Grandes Opções

Antechinus stuartii

(Publicado no jornal O Primeiro de Janeiro a 10/5/2007)
Situações há que impõem que se façam escolhas e renúncias.

Já abordei algumas dessas opções, num contexto biológico, no texto “Tempos de crise – apertar o coração e o fígado”.

Eram referidas modificações fisiológicas que uma gazela do Deserto da Arábia sofre para poder suportar as duras condições daquele meio.
Contudo, não são só as condições adversas do meio-ambiente que impõem mudanças na fisiologia do organismo.
Uma das funções essenciais para todos os organismos é a reprodução – transmitir os seus genes à descendência – numa perspectiva que Richard Dawkins apelidou de O Gene Egoísta, no livro homónimo.

O Antechinus stuartii é um pequeno marsupial carnívoro que apresenta, no seu comportamento reprodutivo, alterações fisiológicas que, na maioria dos casos, conduzem a um desfecho trágico.
Tal como outros marsupiais, o Antechinus é um animal solitário e nocturno, caçando sobretudo insectos, mas também pequenas aves e répteis.

normal_Z-badoo_tealeaf-antechinusA época de reprodução deste mamífero inicia-se no final do Inverno australiano, numa época de escassez alimentar, surgindo então as primeiras modificações corporais. Um mês antes da época de acasalamento, o corpo do Antechinus macho suspende a produção de esperma. O aparente paradoxo desta mudança fisiológica pode ser explicado pela redução nos gastos energéticos. Aquele fenómeno exige do animal um dispêndio considerável de energia na produção do material biológico envolvido na reprodução.
Mas as mudanças não ficam por aqui.
Para além de suspender a produção de esperma, este animal inibe igualmente a síntese de algumas proteínas fundamentais, reduzindo ainda a actividade do próprio sistema imunitário. Estes fenómenos visam igualmente minimizar o gasto energético, com vista ao acto reprodutivo.

No entanto, a alteração verdadeiramente surpreendente é o enorme aumento de concentração sanguínea de testosterona.
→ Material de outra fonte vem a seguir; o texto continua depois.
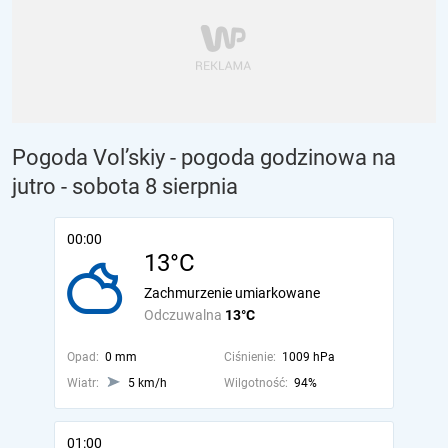
Pogoda Vol’skiy - pogoda godzinowa na
jutro
- sobota 8 sierpnia
00:00
13°C
Zachmurzenie umiarkowane
Odczuwalna
13°C
Opad:
0 mm
Ciśnienie:
1009 hPa
Wiatr:
5 km/h
Wilgotność:
94%
01:00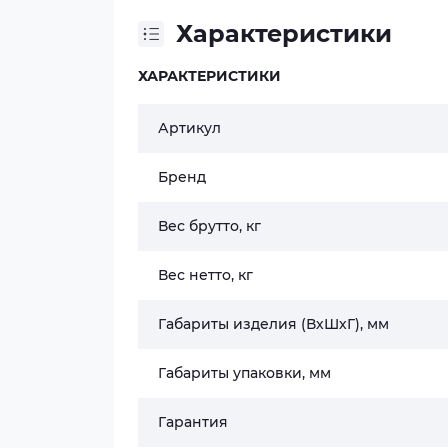
Характеристики
ХАРАКТЕРИСТИКИ
Артикул
Бренд
Вес брутто, кг
Вес нетто, кг
Габариты изделия (ВхШхГ), мм
Габариты упаковки, мм
Гарантия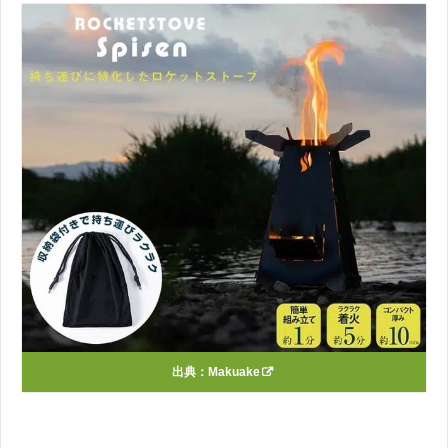
出典：
Makuake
Esta hormona, produzida nos testículos e glândulas supra-renais, é conhecida popularmente como a hormona masculina e está associada ao aumento da libido e da agressividade.
Resumindo: o Antechinus macho cessa parte das actividades metabólicas, com o objectivo de preservar a sua energia, ao mesmo tempo que aumenta a produção de hormonas ligadas à necessidade obsessiva de se reproduzir.
Apesar de solitário durante a maior parte do tempo, a época reprodutiva é bastante activa, chegando mesmo a ser violenta. Durante esse período, os machos socializam, formando “arenas de cortejamento” onde disputam as fêmeas.

Os machos procuram freneticamente as fêmeas, utilizando a denominada cópula prolongada – entre 5 e 14 horas – com o fim de evitar que outros machos copulem.
Contudo, todas aquelas alterações fisiológicas têm custos biológicos. Após a época de acasalamento, os machos apresentam-se doentes e com parasitas, devido à depressão a que havia sido sujeito o seu sistema imunitário, observando-se que a maioria não sobrevive ao primeiro ano. Pelo contrário, em cativeiro, os Antechinus podem atingir cinco anos de longevidade.
Há, assim, um investimento biológico quase total na reprodução, tão grande que os machos não sobrevivem ao primeiro ano e aqueles que sobrevivem apresentam-se estéreis e sem viabilidade.
Os “super-machos”, carregados de testosterona, ficam desta forma condenados pelas suas opções.

Tal como os Antechinus “cortam” parte das suas funções vitais para poderem ter prole, apesar das consequências trágicas, também uma sociedade que tem de fazer cortes enormes em sectores fundamentais como a Educação e a Saúde pode correr o risco de não sobreviver.
Desejo que essas opções conduzam não à morte, mas à sobrevivência da “espécie” Portugal.

Referências
Kerr, J.B., and Hedger, M.P. (1983). Spontaneous spermatogenic failure in the marsupial mouse Antechinus stuartii Macleay (Dasyuridae, Marsupialia). Austral. J. Zool. 31, 445-466.

Bradley, A. J., I. R. McDonald, et al. (1980). Stress and mortality in a small marsupial (Antechinus stuartii, Macleay). Gen Comp Endocrinol 40(2): 188-200.